It is the goal of the mapper to consume this information, process it, and then emit a number of other key-value pairs K and V. The keys and values can be of any type that you like, and for every iteration of the map function you can emit as many {K: V} pairs as you wish.

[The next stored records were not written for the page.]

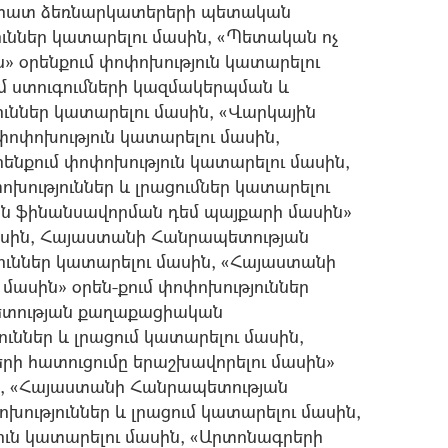
անհատ ձեռնարկատերերի պետական
ւններ կատարելու մասին, «Պետական ոչ
» օրենքում փոփոխություն կատարելու
մ ստուգումների կազմակերպման և
ւններ կատարելու մասին, «Վարկային
փոփոխություն կատարելու մասին,
նքում փոփոխություն կատարելու մասին,
խություններ և լրացումներ կատարելու
յան ֆինանսավորման դեմ պայքարի մասին»
մասին, Հայաստանի Հանրապետության
ւններ կատարելու մասին, «Հայաստանի
ասին» օրեն-քում փոփոխություններ
ետության քաղաքացիական
ւններ և լրացում կատարելու մասին,
ի հատուցումը երաշխավորելու մասին»
ին, «Հայաստանի Հանրապետության
խություններ և լրացում կատարելու մասին,
ուն կատարելու մասին, «Արտոնագրերի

Between the mapping phase and the reducing phase, all of these values V are grouped according according to their associated keys K. Then, one at a time, the reducer is given a key K, along with all of the corresponding values V[]. The goal of the reducer is then to consume this information, process it, and emit more key-value pairs. In the case of our example, this new set of key-value pairs will represent the transpose of the original matrix. The keys will be transposeRowIndexs and the associated values will be the associated elements in that row which we refer to as transposeValuess. So, for the example of this post, the reducer will return:

{0: [7 4 4]}
{1: [9 2 6]}
{2: [3 9 6]}
{3: [6 8 1]}

The goal of the game, then, is simply to write two functions, map and reduce, which achieve all of the above:

map(rowIndex,values) :
  #DO STUFF
  return {K:V}

reduce(K,V[]) :
  #DO STUFF
  return {transposeRowIndex: transposeValues}

So, how do you implement this? Think about it! No peeking.

My Solution

Here is my solution

map(rowIndex,values) :
  for(columnIndex = 1 to length(values)) :
    K = columnIndex
    V = {rowIndex: values[columnIndex]}
  return {K:V}

reduce(K,V[]) :
  transposeValues = []
  for(x in V[]) :
    transposeValues[x.key] = x.value
  transposeRowIndex = K
  return {transposeRowIndex: transposeValues}

And if we run our MapReduce algorithm, during the mapping phase we get

map(0,[7 9 3 6]) #=> {0:{0,7}},  {1:{0,9}},  {2:{0,3}},  {3:{0,6}}
map(1,[4 2 9 8]) #=> {0:{1,4}},  {1:{1,2}},  {2:{1,9}},  {3:{1,8}}
map(2,[4 6 6 1]) #=> {0:{2,4}},  {1:{2,6}},  {2:{2,6}},  {3:{2,1}}

In the “shuffle and sort” time before the reduce phase we cluster the values together according to key

{0:   [{0,7},  {1,4},  {2,4}]}
{1:   [{0,9},  {1,2},  {2,6}]}
{2:   [{0,3},  {1,9},  {2,6}]}
{3:   [{0,6},  {1,8},  {2,1}]}

And finally, during the reducing phase we get

reduce({0: [{0,7},{1,4},{2,4}]})  #=>  {0: [7 4 4]}
reduce({1: [{0,9},{1,2},{2,6}]})  #=>  {1: [9 2 6]}
reduce({2: [{0,3},{1,9},{2,6}]})  #=>  {2: [3 9 6]}
reduce({3: [{0,6},{1,8},{2,1}]})  #=>  {3: [6 8 1]}

And now since we’ve tested out the algorithm, it’s time to transpose something a bit larger…

In Practice

I’m putting together a collection of Hadoop tutorials and I’m calling it Hadoopadoop. Check it out! Once you download it, you can quickly run my MatrixTranspose example by issuing the command ./build.sh MatrixTranspose. But please don’t let this just be like running the typical WordCount example. Instead, take a look at the build script and see what it’s doing to build the project. I’m intentionally keeping everything as lightweight as possible. No extra libraries, no Maven, just some java files, some data zips, and a little bit of bash wrangling.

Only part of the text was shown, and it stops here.